*Records from a dataset*.

===============

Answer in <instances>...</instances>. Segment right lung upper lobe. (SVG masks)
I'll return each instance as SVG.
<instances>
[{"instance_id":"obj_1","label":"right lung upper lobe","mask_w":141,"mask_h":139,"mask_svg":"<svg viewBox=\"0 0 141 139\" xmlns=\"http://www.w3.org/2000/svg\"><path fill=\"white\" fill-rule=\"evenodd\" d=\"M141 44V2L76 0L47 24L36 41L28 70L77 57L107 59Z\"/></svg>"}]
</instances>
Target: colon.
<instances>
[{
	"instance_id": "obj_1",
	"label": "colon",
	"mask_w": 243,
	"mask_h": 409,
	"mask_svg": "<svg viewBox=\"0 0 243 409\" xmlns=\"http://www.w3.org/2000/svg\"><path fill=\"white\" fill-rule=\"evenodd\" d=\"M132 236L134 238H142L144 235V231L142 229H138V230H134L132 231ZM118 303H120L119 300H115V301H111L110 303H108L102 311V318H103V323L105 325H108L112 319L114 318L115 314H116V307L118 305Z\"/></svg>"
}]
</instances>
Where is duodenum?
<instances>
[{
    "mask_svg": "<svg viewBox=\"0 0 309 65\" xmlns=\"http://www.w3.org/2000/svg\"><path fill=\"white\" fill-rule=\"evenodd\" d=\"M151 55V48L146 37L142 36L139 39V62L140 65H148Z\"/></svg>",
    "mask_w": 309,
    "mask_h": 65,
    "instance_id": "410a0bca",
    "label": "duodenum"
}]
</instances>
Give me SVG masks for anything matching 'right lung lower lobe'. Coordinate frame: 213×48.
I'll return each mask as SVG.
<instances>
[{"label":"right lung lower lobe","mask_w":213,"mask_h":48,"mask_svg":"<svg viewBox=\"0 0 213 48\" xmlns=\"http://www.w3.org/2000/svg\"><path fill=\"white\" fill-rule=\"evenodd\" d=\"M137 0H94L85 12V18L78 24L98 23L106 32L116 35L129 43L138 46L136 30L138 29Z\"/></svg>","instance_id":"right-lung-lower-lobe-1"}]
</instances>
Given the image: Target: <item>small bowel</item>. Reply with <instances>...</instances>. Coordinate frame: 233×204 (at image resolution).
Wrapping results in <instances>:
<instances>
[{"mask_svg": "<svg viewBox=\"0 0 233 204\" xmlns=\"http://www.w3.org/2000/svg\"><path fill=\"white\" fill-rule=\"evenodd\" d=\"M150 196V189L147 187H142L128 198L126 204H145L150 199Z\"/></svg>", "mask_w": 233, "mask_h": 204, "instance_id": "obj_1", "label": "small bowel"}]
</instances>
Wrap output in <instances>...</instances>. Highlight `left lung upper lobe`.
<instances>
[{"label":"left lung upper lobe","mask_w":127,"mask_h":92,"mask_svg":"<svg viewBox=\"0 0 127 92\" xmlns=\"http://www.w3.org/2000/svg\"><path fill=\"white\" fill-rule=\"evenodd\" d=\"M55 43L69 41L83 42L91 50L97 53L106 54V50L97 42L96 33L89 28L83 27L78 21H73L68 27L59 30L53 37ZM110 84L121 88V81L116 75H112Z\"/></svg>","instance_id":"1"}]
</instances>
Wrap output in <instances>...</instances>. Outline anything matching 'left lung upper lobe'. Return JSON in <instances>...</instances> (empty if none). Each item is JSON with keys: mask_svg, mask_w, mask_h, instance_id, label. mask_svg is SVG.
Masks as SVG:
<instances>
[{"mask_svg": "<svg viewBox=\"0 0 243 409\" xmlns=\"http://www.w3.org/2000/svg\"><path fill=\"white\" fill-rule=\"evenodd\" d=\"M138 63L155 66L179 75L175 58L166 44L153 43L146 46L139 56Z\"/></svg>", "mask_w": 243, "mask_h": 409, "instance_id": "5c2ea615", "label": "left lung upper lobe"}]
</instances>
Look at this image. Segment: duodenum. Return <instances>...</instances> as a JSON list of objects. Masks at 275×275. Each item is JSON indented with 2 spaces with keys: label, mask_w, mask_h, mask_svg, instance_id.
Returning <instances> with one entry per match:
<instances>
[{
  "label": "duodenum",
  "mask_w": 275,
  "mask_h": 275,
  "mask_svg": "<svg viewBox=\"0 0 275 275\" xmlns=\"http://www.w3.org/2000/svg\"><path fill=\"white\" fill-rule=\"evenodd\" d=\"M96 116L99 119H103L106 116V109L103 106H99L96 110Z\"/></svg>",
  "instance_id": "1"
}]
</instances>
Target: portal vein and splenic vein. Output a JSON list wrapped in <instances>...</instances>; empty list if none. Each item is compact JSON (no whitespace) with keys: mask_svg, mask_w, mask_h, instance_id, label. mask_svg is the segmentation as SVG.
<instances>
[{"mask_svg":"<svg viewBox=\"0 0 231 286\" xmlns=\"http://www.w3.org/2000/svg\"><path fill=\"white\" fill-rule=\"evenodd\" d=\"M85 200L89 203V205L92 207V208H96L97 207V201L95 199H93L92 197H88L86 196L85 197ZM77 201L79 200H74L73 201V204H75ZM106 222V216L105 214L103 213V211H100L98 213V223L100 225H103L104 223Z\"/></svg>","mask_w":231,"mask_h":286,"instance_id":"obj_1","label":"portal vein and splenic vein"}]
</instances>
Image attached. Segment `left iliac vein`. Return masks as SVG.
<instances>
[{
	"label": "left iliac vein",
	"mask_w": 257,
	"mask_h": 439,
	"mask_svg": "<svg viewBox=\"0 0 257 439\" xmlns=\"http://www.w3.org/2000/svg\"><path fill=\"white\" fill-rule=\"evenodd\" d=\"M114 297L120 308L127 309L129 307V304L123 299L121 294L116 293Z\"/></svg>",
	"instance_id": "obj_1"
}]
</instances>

===============

*What to do*.
Each line of the data is to be restated exactly.

*Task solution*.
Answer in <instances>...</instances>. Segment right lung upper lobe. (SVG masks)
I'll return each instance as SVG.
<instances>
[{"instance_id":"obj_1","label":"right lung upper lobe","mask_w":141,"mask_h":139,"mask_svg":"<svg viewBox=\"0 0 141 139\" xmlns=\"http://www.w3.org/2000/svg\"><path fill=\"white\" fill-rule=\"evenodd\" d=\"M141 44V2L76 0L47 24L36 41L28 70L77 57L107 59Z\"/></svg>"}]
</instances>
Target: colon.
<instances>
[{
	"instance_id": "obj_1",
	"label": "colon",
	"mask_w": 243,
	"mask_h": 409,
	"mask_svg": "<svg viewBox=\"0 0 243 409\" xmlns=\"http://www.w3.org/2000/svg\"><path fill=\"white\" fill-rule=\"evenodd\" d=\"M132 236L134 238H142L144 235V231L142 229H138V230H134L132 231ZM118 303H120L119 300H115V301H111L110 303H108L102 311V318H103V323L105 325H108L112 319L114 318L115 314H116V307L118 305Z\"/></svg>"
}]
</instances>
Where is duodenum?
<instances>
[{
    "mask_svg": "<svg viewBox=\"0 0 309 65\" xmlns=\"http://www.w3.org/2000/svg\"><path fill=\"white\" fill-rule=\"evenodd\" d=\"M151 55V48L146 37L142 36L139 39V62L140 65H148Z\"/></svg>",
    "mask_w": 309,
    "mask_h": 65,
    "instance_id": "410a0bca",
    "label": "duodenum"
}]
</instances>
Give me SVG masks for anything matching 'right lung lower lobe'. Coordinate frame: 213×48.
I'll return each mask as SVG.
<instances>
[{"label":"right lung lower lobe","mask_w":213,"mask_h":48,"mask_svg":"<svg viewBox=\"0 0 213 48\" xmlns=\"http://www.w3.org/2000/svg\"><path fill=\"white\" fill-rule=\"evenodd\" d=\"M137 0H94L85 12V18L78 24L98 23L106 32L116 35L129 43L138 46L136 30L138 29Z\"/></svg>","instance_id":"right-lung-lower-lobe-1"}]
</instances>
Given the image: Target: <item>small bowel</item>. Reply with <instances>...</instances>. Coordinate frame: 233×204 (at image resolution).
Wrapping results in <instances>:
<instances>
[{"mask_svg": "<svg viewBox=\"0 0 233 204\" xmlns=\"http://www.w3.org/2000/svg\"><path fill=\"white\" fill-rule=\"evenodd\" d=\"M150 196V189L147 187H142L128 198L126 204H145L150 199Z\"/></svg>", "mask_w": 233, "mask_h": 204, "instance_id": "obj_1", "label": "small bowel"}]
</instances>
Wrap output in <instances>...</instances>. Highlight `left lung upper lobe`.
<instances>
[{"label":"left lung upper lobe","mask_w":127,"mask_h":92,"mask_svg":"<svg viewBox=\"0 0 127 92\" xmlns=\"http://www.w3.org/2000/svg\"><path fill=\"white\" fill-rule=\"evenodd\" d=\"M55 43L69 41L83 42L91 50L97 53L106 54V50L97 42L96 33L89 28L83 27L78 21H73L68 27L59 30L53 37ZM110 84L121 88V81L116 75H112Z\"/></svg>","instance_id":"1"}]
</instances>
Wrap output in <instances>...</instances>. Outline anything matching 'left lung upper lobe'. Return JSON in <instances>...</instances> (empty if none). Each item is JSON with keys: mask_svg, mask_w, mask_h, instance_id, label. mask_svg is SVG.
Masks as SVG:
<instances>
[{"mask_svg": "<svg viewBox=\"0 0 243 409\" xmlns=\"http://www.w3.org/2000/svg\"><path fill=\"white\" fill-rule=\"evenodd\" d=\"M138 63L155 66L179 75L175 58L166 44L153 43L146 46L139 56Z\"/></svg>", "mask_w": 243, "mask_h": 409, "instance_id": "5c2ea615", "label": "left lung upper lobe"}]
</instances>
Look at this image. Segment: duodenum. Return <instances>...</instances> as a JSON list of objects. Masks at 275×275. Each item is JSON indented with 2 spaces with keys: label, mask_w, mask_h, mask_svg, instance_id.
Returning <instances> with one entry per match:
<instances>
[{
  "label": "duodenum",
  "mask_w": 275,
  "mask_h": 275,
  "mask_svg": "<svg viewBox=\"0 0 275 275\" xmlns=\"http://www.w3.org/2000/svg\"><path fill=\"white\" fill-rule=\"evenodd\" d=\"M96 116L99 119H103L106 116V109L103 106H99L96 110Z\"/></svg>",
  "instance_id": "1"
}]
</instances>
Target: portal vein and splenic vein. Output a JSON list wrapped in <instances>...</instances>; empty list if none. Each item is compact JSON (no whitespace) with keys: mask_svg, mask_w, mask_h, instance_id, label. mask_svg is the segmentation as SVG.
<instances>
[{"mask_svg":"<svg viewBox=\"0 0 231 286\" xmlns=\"http://www.w3.org/2000/svg\"><path fill=\"white\" fill-rule=\"evenodd\" d=\"M85 200L89 203V205L92 207V208H96L97 207V201L95 199H93L92 197H88L86 196L85 197ZM77 201L79 200H74L73 201V204H75ZM106 222V216L105 214L103 213V211H100L98 213V223L100 225H103L104 223Z\"/></svg>","mask_w":231,"mask_h":286,"instance_id":"obj_1","label":"portal vein and splenic vein"}]
</instances>
Image attached. Segment `left iliac vein`. Return masks as SVG.
<instances>
[{
	"label": "left iliac vein",
	"mask_w": 257,
	"mask_h": 439,
	"mask_svg": "<svg viewBox=\"0 0 257 439\" xmlns=\"http://www.w3.org/2000/svg\"><path fill=\"white\" fill-rule=\"evenodd\" d=\"M114 297L120 308L127 309L129 307V304L123 299L121 294L116 293Z\"/></svg>",
	"instance_id": "obj_1"
}]
</instances>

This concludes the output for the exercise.